The Worldwide Financial Fund (IMF) says Ghana has been in a position to handle the COVID-19 pandemic successfully.
An IMF mission led by Carlo Sdralevich which held consultations underneath Article IV from 28 April 28 to 12 Might 2021 by means of digital conferences concluded that “Ghana has managed very successfully the COVID-19 outbreak within the nation, and thus succeeded in defending lives. Virtually 93,000 instances have been confirmed, and sadly, 780 folks have died as of at this time. The launch of mass vaccine rollout has been a breakthrough, with the administration of roughly 1,000,000 doses as of the tip of Might.”
The staff had collaborative and constructive discussions with Vice President Bawumia, Finance Minister Ken Ofori-Atta, Dr Ernest Addison, Governor of the Financial institution of Ghana (BoG), different senior authorities officers, the finance committee of Parliament, non-public sector representatives and the civil society organisations (CSOs).
“Obaatanpa” CARES programme
In a press release, the IMF staff stated, “The impression of the pandemic on the financial system has been extreme. Actual GDP progress slowed to 0.4% in 2020 from 6.5% in 2019, because of decrease exercise within the extractive industries and a collapse in hospitality and retail providers, together with the casual sector that particularly employs feminine staff. Inflation spiked to double-digit due to meals worth pressures, earlier than falling to eight.5% in April 2021.
“Coverage interventions in 2020 have been additionally essential to safeguard livelihoods and paved the way in which for a quicker rebound of financial exercise. Actual GDP progress is projected at 4.8% in 2021, pushed by a rebound in mining and providers. Inflation is anticipated to stay across the central financial institution’s goal of 8% by the tip of 2021. The CARES programme has the potential to be transformative and inclusive for the Ghanaian financial system, buttressed by its emphasis on SMEs and digitalisation in addition to leveraging the AfCFTA.
“Authorities interventions in 2020 additionally exacerbated pre-existing fiscal rigidities and public debt vulnerabilities. The federal government deficit, together with power and monetary sector prices, reached 15.5% of GDP, whereas annual gross financing wants exceeded 20% of GDP. Public debt rose to 78% of GDP in 2020, from 64.4% in 2019, together with ESLA of GHC7.63 billion in 2020,” the assertion stated.
The staff additionally concluded that “The 2021 price range’s latest coverage pivot in the direction of fiscal consolidation is a vital step in the precise course and a troublesome one in a pandemic. Fiscal consolidation ought to be deepened and anchored round debt and debt service discount to create area for social, well being, and improvement spending.”

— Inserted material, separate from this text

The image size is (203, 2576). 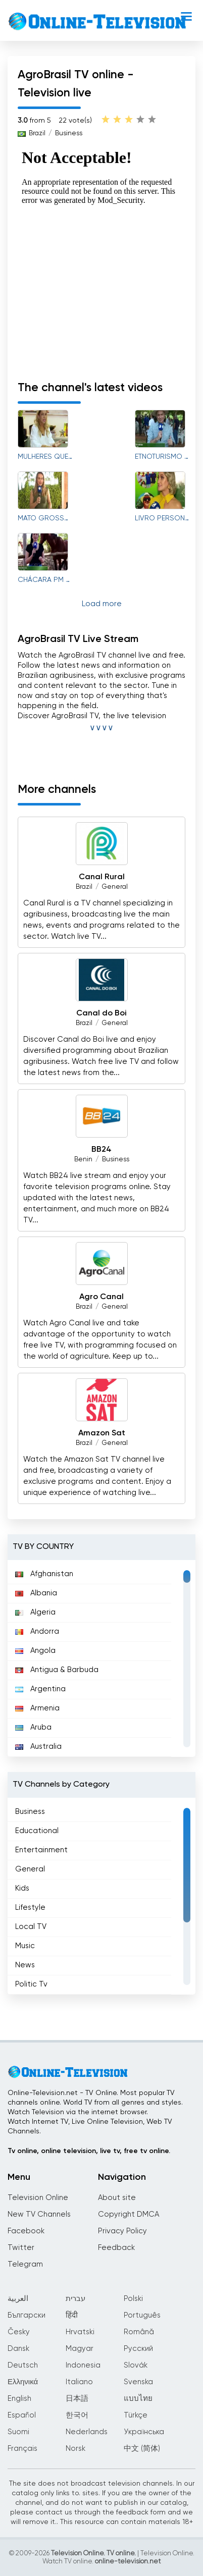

In line with the staff, “Given the social and fairness implications, fiscal consolidation ought to rely extra on progressive income and spending measures, whereas guaranteeing fiscal help to probably the most weak and social security nets.
“Regardless of progress in rationalising energy technology, the monetary viability of the power sector impacts folks’s day by day life and can stay a drag on productiveness and a driver of public debt if not addressed decisively. Bettering effectivity and collections stays a precedence to attain substantial financial savings.”
The staff stated the deliberate audits of COVID-19 emergency spending and of arrears gathered in 2020—along with routine budgetary reporting practices “are welcome as they may assist account for the rise of spending and its effectiveness, and supply classes to enhance the robustness of public monetary administration techniques.”